Autumn electrofishing reduces harm to Ontario (Canada) stream fishes collected during watershed health monitoring

  • Published source details Reid S.M. & LeBaron A. (2021) Autumn electrofishing reduces harm to Ontario (Canada) stream fishes collected during watershed health monitoring. Conservation Evidence, 18, 31-36.


Electrofishing surveys provide important information on watershed health, and the status of imperiled and recreationally important stream fishes. Concerns about the harmful effects of electrofishing on the endangered redside dace Clinostomus elongatus have resulted in restrictions on its use in sampling activities in the province of Ontario, Canada. However, the effectiveness of these restrictions is unproven.
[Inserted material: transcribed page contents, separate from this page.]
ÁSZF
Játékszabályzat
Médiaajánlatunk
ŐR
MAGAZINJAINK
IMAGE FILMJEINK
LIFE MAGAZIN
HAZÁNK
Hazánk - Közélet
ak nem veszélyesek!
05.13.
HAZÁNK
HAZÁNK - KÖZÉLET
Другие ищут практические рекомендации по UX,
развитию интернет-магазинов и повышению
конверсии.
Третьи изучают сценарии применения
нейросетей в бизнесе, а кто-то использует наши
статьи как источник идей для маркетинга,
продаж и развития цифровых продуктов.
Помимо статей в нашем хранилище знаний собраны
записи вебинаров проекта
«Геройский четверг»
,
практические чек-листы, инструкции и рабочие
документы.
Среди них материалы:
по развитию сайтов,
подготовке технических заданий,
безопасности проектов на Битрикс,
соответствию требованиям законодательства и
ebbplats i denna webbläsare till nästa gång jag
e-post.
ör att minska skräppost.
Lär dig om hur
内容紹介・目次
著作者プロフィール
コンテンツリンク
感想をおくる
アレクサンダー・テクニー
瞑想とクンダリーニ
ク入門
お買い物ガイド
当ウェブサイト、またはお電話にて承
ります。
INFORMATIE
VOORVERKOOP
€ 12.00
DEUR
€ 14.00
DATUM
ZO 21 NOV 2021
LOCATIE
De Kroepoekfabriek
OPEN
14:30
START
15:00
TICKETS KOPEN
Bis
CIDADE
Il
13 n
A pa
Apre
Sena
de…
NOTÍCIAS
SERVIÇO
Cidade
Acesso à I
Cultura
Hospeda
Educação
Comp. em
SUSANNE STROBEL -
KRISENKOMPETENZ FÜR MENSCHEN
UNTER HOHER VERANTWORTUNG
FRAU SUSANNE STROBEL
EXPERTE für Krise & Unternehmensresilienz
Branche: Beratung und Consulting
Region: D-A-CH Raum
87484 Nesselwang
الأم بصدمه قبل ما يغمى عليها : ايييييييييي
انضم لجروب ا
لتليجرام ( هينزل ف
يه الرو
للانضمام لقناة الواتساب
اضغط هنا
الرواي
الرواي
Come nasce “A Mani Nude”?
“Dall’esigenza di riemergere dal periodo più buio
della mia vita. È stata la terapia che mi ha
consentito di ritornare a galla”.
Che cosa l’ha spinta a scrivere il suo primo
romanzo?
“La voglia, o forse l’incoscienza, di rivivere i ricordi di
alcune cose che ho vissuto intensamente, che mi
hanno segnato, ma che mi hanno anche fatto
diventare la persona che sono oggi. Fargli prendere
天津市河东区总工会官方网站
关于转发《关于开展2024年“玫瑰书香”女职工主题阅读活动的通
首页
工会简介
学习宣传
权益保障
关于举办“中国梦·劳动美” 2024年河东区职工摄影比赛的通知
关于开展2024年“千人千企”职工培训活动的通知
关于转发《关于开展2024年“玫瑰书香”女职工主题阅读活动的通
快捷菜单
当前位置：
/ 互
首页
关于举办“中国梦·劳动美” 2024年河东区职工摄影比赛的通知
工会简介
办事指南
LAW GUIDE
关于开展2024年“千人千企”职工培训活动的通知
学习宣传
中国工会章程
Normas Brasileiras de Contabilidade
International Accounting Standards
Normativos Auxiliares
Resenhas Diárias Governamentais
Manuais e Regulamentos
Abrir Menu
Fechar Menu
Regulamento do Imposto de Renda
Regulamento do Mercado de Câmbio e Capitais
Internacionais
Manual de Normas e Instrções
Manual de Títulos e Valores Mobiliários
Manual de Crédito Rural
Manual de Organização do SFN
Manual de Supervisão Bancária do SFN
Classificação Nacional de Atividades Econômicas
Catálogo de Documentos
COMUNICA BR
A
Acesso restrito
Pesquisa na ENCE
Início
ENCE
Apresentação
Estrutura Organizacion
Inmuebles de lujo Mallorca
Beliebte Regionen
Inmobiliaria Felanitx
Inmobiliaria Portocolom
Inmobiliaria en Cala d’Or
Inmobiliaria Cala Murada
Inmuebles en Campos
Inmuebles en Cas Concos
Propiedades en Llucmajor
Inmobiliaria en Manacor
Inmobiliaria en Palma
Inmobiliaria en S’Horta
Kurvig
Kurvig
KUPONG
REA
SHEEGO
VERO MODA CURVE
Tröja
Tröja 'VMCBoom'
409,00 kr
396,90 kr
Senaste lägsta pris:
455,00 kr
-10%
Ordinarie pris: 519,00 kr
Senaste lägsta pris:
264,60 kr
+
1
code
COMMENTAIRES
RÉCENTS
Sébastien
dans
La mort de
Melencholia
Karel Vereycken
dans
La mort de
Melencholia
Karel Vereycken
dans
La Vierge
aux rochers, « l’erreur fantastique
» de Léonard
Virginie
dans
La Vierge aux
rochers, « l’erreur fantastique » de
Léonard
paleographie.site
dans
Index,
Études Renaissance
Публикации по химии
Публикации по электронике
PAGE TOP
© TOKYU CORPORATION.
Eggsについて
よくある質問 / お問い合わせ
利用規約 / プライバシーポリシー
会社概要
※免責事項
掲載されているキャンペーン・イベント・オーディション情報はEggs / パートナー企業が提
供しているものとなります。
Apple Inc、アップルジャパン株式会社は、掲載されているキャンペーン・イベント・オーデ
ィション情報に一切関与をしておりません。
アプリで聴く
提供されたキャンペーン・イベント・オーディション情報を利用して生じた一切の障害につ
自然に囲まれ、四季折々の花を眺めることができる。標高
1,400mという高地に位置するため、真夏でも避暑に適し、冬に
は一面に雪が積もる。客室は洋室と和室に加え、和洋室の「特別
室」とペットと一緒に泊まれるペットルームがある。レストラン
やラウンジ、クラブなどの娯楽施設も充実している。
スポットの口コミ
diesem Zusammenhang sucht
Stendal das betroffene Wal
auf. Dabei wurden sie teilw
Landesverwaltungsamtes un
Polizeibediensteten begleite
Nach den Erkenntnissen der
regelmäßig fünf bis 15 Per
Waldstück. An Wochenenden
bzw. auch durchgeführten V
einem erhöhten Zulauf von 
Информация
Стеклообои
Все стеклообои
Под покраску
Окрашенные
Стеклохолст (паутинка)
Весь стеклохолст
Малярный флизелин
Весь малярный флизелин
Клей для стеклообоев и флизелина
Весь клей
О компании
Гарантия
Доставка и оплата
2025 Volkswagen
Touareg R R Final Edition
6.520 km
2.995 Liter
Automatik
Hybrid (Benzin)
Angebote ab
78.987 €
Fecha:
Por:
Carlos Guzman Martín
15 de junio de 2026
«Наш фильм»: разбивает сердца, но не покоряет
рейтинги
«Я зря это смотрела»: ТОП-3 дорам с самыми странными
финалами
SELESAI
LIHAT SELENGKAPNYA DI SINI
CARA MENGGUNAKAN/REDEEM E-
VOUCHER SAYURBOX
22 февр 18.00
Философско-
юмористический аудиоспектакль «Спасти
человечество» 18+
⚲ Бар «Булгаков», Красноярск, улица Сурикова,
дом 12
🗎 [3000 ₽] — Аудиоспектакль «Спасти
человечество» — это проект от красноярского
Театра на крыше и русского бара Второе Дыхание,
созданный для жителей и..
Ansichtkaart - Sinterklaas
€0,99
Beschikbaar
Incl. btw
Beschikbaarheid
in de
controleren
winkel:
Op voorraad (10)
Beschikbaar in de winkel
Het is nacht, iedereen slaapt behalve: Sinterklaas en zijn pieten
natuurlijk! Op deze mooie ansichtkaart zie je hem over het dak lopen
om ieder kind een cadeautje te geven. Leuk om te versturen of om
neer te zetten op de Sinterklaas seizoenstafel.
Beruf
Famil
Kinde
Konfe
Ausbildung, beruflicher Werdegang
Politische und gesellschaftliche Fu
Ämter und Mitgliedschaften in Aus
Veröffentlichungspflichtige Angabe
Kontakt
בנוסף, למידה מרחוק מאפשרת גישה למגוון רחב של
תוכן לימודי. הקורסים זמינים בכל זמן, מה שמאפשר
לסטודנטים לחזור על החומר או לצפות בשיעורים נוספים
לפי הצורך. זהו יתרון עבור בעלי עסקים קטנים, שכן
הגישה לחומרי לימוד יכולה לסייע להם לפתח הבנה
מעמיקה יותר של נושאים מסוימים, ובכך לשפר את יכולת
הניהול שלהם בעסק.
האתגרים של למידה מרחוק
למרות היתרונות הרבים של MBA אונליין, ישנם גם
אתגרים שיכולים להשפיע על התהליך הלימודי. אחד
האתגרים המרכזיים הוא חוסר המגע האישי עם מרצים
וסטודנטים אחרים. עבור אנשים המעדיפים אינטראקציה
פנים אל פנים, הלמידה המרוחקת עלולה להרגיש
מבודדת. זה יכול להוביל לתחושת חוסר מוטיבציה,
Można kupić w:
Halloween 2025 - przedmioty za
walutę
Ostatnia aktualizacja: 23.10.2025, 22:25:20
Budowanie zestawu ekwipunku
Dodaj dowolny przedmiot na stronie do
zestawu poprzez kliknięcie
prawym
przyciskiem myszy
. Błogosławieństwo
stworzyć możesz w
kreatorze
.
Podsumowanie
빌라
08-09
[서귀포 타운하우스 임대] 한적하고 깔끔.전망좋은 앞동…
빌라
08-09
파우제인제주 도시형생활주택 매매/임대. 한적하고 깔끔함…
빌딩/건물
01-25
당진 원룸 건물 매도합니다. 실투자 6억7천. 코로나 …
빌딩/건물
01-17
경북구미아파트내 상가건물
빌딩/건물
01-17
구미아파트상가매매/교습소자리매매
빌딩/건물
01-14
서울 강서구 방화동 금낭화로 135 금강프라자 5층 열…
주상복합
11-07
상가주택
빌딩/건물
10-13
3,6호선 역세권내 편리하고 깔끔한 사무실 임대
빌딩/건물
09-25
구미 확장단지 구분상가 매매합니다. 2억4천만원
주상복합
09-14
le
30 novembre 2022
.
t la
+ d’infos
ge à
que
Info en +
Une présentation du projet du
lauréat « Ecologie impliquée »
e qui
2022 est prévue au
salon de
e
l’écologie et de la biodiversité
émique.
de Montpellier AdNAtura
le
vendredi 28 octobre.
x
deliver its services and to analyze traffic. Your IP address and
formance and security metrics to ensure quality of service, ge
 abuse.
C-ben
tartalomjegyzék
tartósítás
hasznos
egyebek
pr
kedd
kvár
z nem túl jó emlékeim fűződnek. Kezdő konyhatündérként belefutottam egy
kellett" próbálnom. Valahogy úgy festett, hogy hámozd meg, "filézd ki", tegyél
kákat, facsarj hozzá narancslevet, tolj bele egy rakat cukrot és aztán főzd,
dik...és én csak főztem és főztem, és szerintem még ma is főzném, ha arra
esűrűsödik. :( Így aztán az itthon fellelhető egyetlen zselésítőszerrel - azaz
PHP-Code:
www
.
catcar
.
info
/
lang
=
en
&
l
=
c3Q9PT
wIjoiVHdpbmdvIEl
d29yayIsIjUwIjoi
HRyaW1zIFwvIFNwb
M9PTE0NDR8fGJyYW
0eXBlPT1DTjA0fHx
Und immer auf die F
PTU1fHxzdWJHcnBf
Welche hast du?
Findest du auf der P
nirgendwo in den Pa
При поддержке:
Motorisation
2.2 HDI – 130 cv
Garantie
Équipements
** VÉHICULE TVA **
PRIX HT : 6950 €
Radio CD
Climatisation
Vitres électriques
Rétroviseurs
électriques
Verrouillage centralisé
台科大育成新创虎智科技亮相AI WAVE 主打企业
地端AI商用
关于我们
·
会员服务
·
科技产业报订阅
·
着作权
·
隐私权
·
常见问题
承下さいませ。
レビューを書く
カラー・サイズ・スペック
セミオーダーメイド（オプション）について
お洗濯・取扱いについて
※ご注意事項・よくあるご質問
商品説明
We undertook a paired sampling gear study in 2018-2019 to test whether an alternate gear (seine nets) or a change in electrofishing timing (autumn rather than summer) reduced harm to stream fishes. The study took place in streams located in the Greater Toronto Area. We found large differences in the frequency and magnitude of sampling-related mortalities between sampling gear and seasons. During individual surveys, electrofishing mortality never exceeded 9% in the summer or 4% in the autumn, while seining-related mortality reached 60% at two stream sites. Overall, autumn electrofishing resulted in mortality rates that were 5.6 and 15 times lower than summer electrofishing and summer seining. These results indicate that survival of Ontario stream fishes can be improved by delaying electrofishing until early autumn.